If I could go back, the one thing I would have done differently is to act sooner. I should have acted sooner in my opinion, but I did not learn this until I sought ample peer review, consulted with multiple elder midwives, and watched the videos over and over time and time again. Hands on birth is gnarly, but sometimes it is required. I feel confident that if the same situation occurred again I’d handle it with absolute grace and fluidity.
The team work between mother and attendant is paramount. In my opinion, it should always be mother led, she should be calling all of the shots. The attendant should be keeping their mouth shut and sitting on their hands unless there is a reason to speak up or touch, while being educated on “when” is also important. In those cases of touch being necessary, full informed consent should be given unless it is a life or death moment where seconds count, with no time to talk. If something is clearly not well, that should be relayed to the mother, followed by options, and nothing occurring unless she authorized the go-ahead. This is how we leave the mother empowered in her birth.
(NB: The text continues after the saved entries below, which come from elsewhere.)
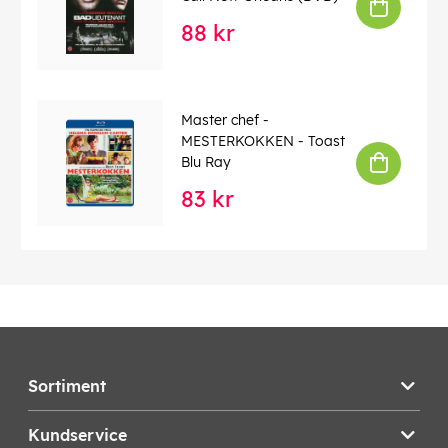
88 kr
Master chef -
MESTERKOKKEN - Toast
Blu Ray
83 kr
Sortiment
Kundservice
No one wants an emergency to occur, but sometimes they happen. In those situations we can make it less traumatic and leave the mom empowered by giving her ultimate say with informed consent. It would have been really scary if I randomly reached inside of her body without explaining what I was going to do. It would have been scary if I didn’t relay to the mother, “I do hear a heartbeat and he is alive”, but perform mouth to mouth on her baby with zero reassurance. All of those moments and actions are important. Of course, there are times that there isn’t time for talk or options, but those occasions should be few and far between. Leaving the mother in charge or informed in what is occurring and offering reassurance is how we decrease trauma and help her obtain her own empowerment.
If you are an unassisted birther or are planning an unassisted birth it can be helpful to know what to do if you might find yourself in a shoulder dystocia situation. The first course of action is to change positions to an upright position; standing, squatting, on all-fours, lunging, etc. Any position that opens the pelvic opening wider. If this does not help, locating the shoulder externally and applying sub-pubic pressure while in a McRobert’s position may be helpful. Sometimes internal impacted shoulder rotation is required. To learn more on shoulder dystocia situations, enroll in the HERBAL Freebirth Course: https://herbal-training.com/freebirth-course/
The teamwork between birthing woman and attendant is crucial to outcome. The person present should also never do something that they are not fully knowledgeable on, as a little information can become harmful in an emergency. We do not suggest HERBAL Doulas do things of the sort that are mentioned in this article, unless they have obtained outside training/understandings on their own.